R. S. Howard Co. v. International Bank of St. Louis

Decision Date08 January 1918
Citation200 S.W. 91,198 Mo.App. 284
PartiesR. S. HOWARD COMPANY, Appellant, v. INTERNATIONAL BANK OF ST. LOUIS, Respondent
CourtMissouri Court of Appeals

Appeal from the Circuit Court of the City of St. Louis.--Hon. Leo S Rassieur, Judge.

AFFIRMED.

Judgment affirmed.

John A Blevins for appellant.

(1) The check for $ 1398.60, containing the words "to be used in part renewal of note due 6/21," was notice to the bank that said check was not to be used to pay Bollman Bros.' indebtedness to the bank. They were notice to the bank that the check was to be used for a certain purpose only, and that the authority of Bollman Bros. was limited. Johnson v Harrison, 177 Ind. 240; In re Hallet L. R., 13 Chan. Div. 696; Central Nat'l Bank v. Life Ins. Co., 104 U.S. 54; Buckner v. Jones, 1 Mo.App. 538; 1 Randolph on Commercial Paper, sec. 388; Breese v. Crumpton, 121 N.C. 122. (2) The bank took the check with notice that it was the property of plaintiff and was to be used for a certain purpose and could not appropriate the proceeds thereof to its own use. Missouri Pacific Ry. Co. v. Levy, 17 Mo.App. 505; Wolfe v. State, 79 Ala. 201; Morse on Banking, sec. 317; Johnson v. Bank, 56 Mo.App. 263. (3) The defendant took the check, subject to the equities between the plaintiff and Bollman Bros. The words in the check were at least sufficient notice to put the defendant upon inquiry, which would have disclosed all the details with respect to the renewal of said note and the rights of the parties. Bank v. Edwards, 243 Mo. 566; Leonard v. Latimer, 67 Mo.App. 136; Mayer v. Bank, 86 Mo.App. 429; Clifford Banking Co. v. Donovan, 195 Mo. 288.

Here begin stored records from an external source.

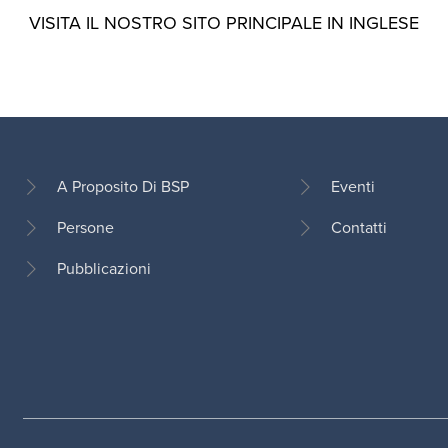
VISITA IL NOSTRO SITO PRINCIPALE IN INGLESE
A Proposito Di BSP
Eventi
Persone
Contatti
Footer
Pubblicazioni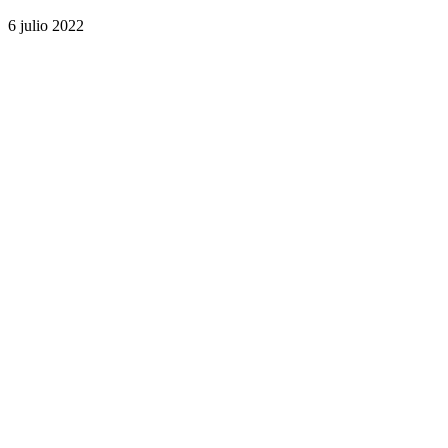
6 julio 2022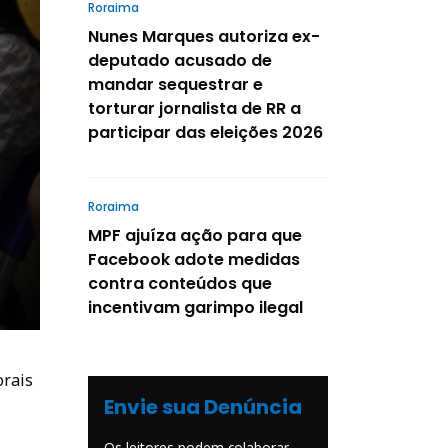
Roraima
Nunes Marques autoriza ex-
deputado acusado de
mandar sequestrar e
torturar jornalista de RR a
participar das eleições 2026
Roraima
MPF ajuíza ação para que
Facebook adote medidas
contra conteúdos que
incentivam garimpo ilegal
orais
Envie sua Denúncia
Os leitores podem colaborar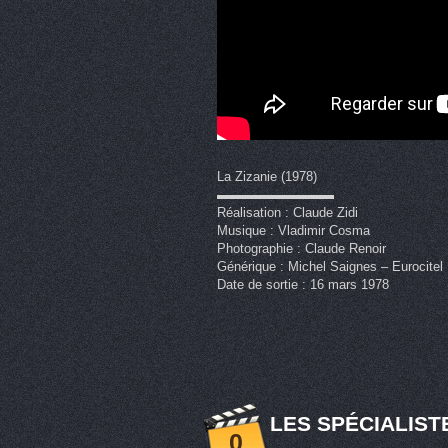
La Zizanie (1978)
▬▬▬▬▬▬▬▬▬
Réalisation : Claude Zidi
Musique : Vladimir Cosma
Photographie : Claude Renoir
Générique : Michel Saignes – Eurocitel
Date de sortie : 16 mars 1978
LES SPÉCIALIST
0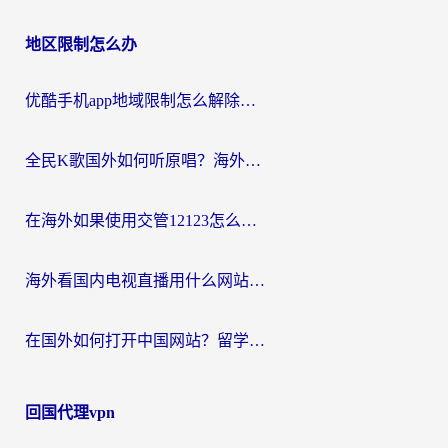
地区限制怎么办
优酷手机app地域限制怎么解除？海外党亲测有效的追剧方案
全民K歌国外如何听原唱？海外党亲测有效的回国加速器选择指南
在海外如果使用交管12123怎么处理？留学生亲测有效的回国加速方案
海外看国内电视直播用什么网站比较好？一篇解决你所有追剧难题的实用指南
在国外如何打开中国网站？留学生与海外华人的无缝访问指南
回国代理vpn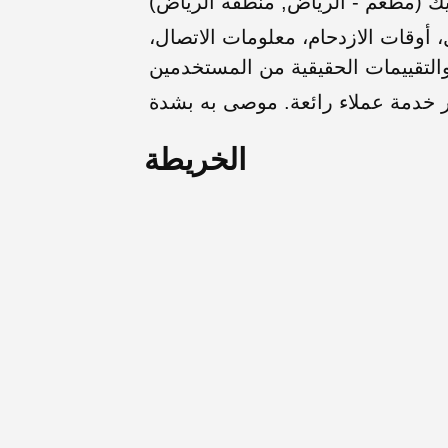
ك (مطعم - الرياض, منطقة الرياض)
أوقات الازدحام، معلومات الاتصال،
الخريطة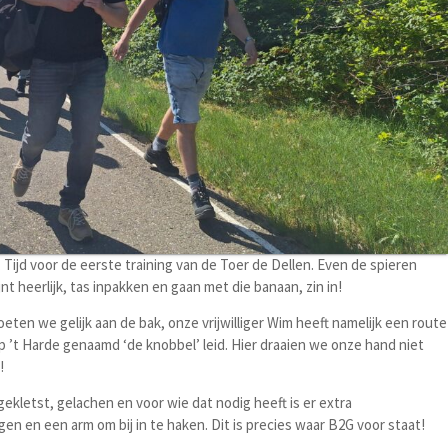
ijd voor de eerste training van de Toer de Dellen. Even de spieren
t heerlijk, tas inpakken en gaan met die banaan, zin in!
eten we gelijk aan de bak, onze vrijwilliger Wim heeft namelijk een route
 ’t Harde genaamd ‘de knobbel’ leid. Hier draaien we onze hand niet
p!
gekletst, gelachen en voor wie dat nodig heeft is er extra
n en een arm om bij in te haken. Dit is precies waar B2G voor staat!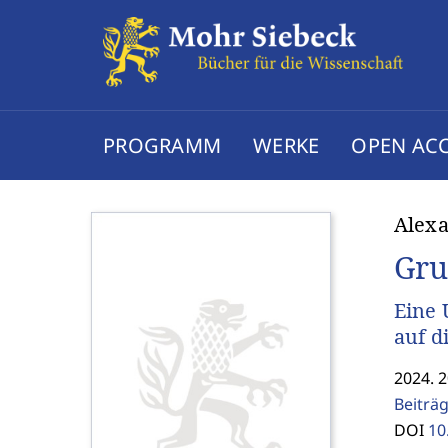
PROGRAMM
WERKE
OPEN AC
Alexa
Gru
Eine 
auf d
2024. 2
Beiträ
DOI
10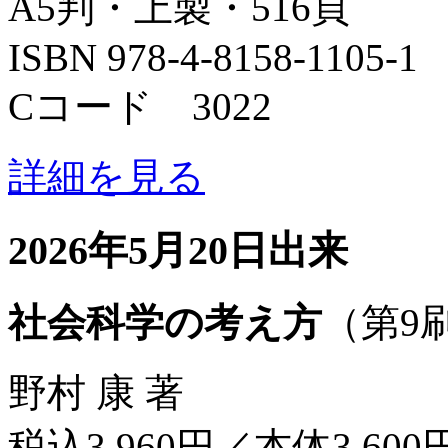
A5判・上製・516頁
ISBN 978-4-8158-1105-1
Cコード 3022
詳細を見る
2026年5月20日出来
社会科学の考え方
（第9
野村 康 著
税込3,960円／本体3,600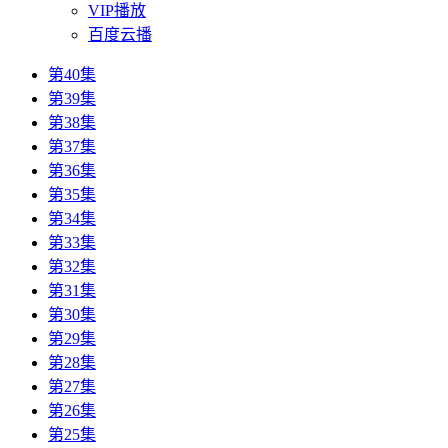
VIP播放
百度云播
第40集
第39集
第38集
第37集
第36集
第35集
第34集
第33集
第32集
第31集
第30集
第29集
第28集
第27集
第26集
第25集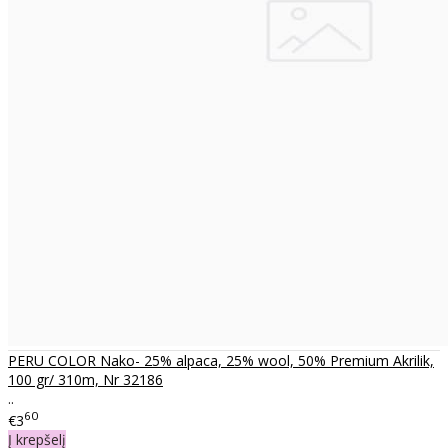
PERU COLOR Nako- 25% alpaca, 25% wool, 50% Premium Akrilik,
100 gr/ 310m, Nr 32186
..
60
€3
Į krepšelį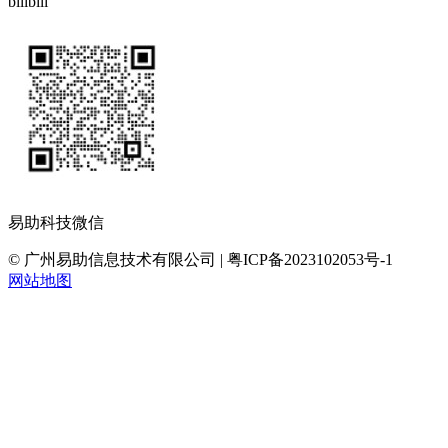
bilibili
易助科技微信
© 广州易助信息技术有限公司 | 粤ICP备2023102053号-1
网站地图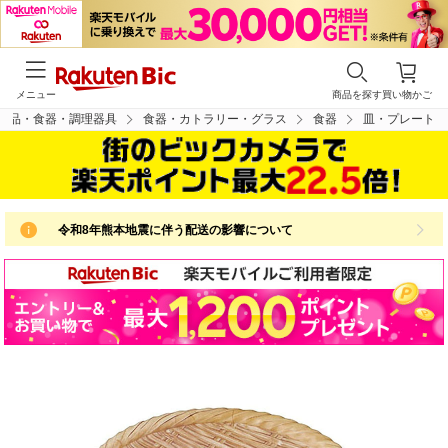
メニュー
商品を探す
買い物かご
用品・食器・調理器具
食器・カトラリー・グラス
食器
皿・プレート
令和8年熊本地震に伴う配送の影響について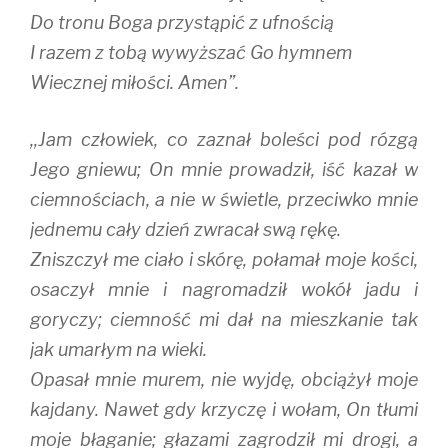
Do tronu Boga przystąpić z ufnością
I razem z tobą wywyższać Go hymnem
Wiecznej miłości. Amen”.
,,Jam człowiek, co zaznał boleści pod rózgą
Jego gniewu; On mnie prowadził, iść kazał w
ciemnościach, a nie w świetle, przeciwko mnie
jednemu cały dzień zwracał swą rękę.
Zniszczył me ciało i skórę, połamał moje kości,
osaczył mnie i nagromadził wokół jadu i
goryczy; ciemność mi dał na mieszkanie tak
jak umarłym na wieki.
Opasał mnie murem, nie wyjdę, obciążył moje
kajdany. Nawet gdy krzyczę i wołam, On tłumi
moje błaganie; głazami zagrodził mi drogi, a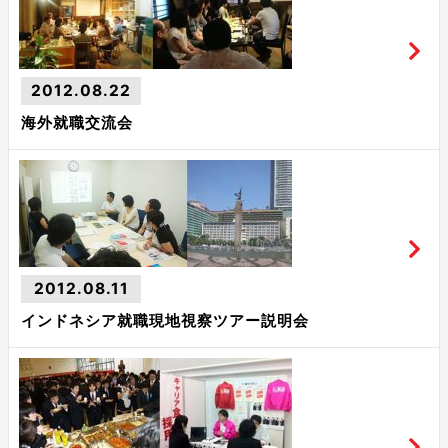
2012.08.22
海外就職交流会
2012.08.11
インドネシア就職現地視察ツアー説明会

Collins, Barker & Britton for respondent.

(1) The notation on the face of the check did not destroy its negotiability, was not in restraint of negotiation, and did not constructively charge respondent with notice. Negotiable, Instruments Act of Missouri of 1909, p. 700, sec. 3; Jennings v. Todd, 118 Mo. 303; Stilwell v. Craig, 58 Mo. 24; Siegel v. Chicago Trust & Savings Bank, 131 Ill. 569; Bank of Sherman v. Apperson Co., 4 F. Rep. 25; Duckett et al. v. National Mechanics Bank, Maryland Court of Appeals, 39 L.R.A. 84. (2) The notation on the check shows the transaction out of which the instrument arose and did not destroy its negotiability or put any duty on respondent to inquire concerning the same. Ayers v. The Farmers & Merchants Bank, 79 Mo. 421; Kavanaugh v. Bank, 59 Mo.App. 547; Bank v. Refrigerating Co., 236 Mo. 407. (3) The notation made on the check was for the convenience of the maker to show the nature of the credit and was a direction to the Bollman Brothers showing the manner in which the proceeds should be credited, and did not furnish any notice to respondents. Mayer v. Bank, 86 Mo.App. 422; State National Bank of Springfield v. Dodge, 124 U.S. 333; Duckett et al. v. National Mechanics Bank, supra; First Denton Nat'l Bank v. Kenney, 116 Md. 24; Mercantile Trust Co. v. Donk, 178 S.W. 113, 115. (4) The respondent was a bona fide holder for value of the Howard check. Kavanaugh v. Bank, 50 Mo.App. 547; Ayers v. Farmers & Merchants Bank, 79 Mo. 421; Bank v. Refrigerator Co., 237 Mo. 407. (5) The notation on the face of the check has reference to some future act to be done by the payee as agent for the maker and does not affect the negotiability of the instrument. Siegel v. Chicago Trust & Savings Bank, 131 Ill. 569; Jennings v. Todd, supra. (6) Appellant elected to hold Bollman Brothers Piano Company, thereby waiving its rights, if any to make a claim against respondent on account of the transaction in question. Tierman's Extr. v. Security Bldg. & Loan Ass'n, 152 Mo. 135; Nanson v. Jacob, 93 Mo. 331, 345; Armsby v. Dearborn, 116 Mass. 386.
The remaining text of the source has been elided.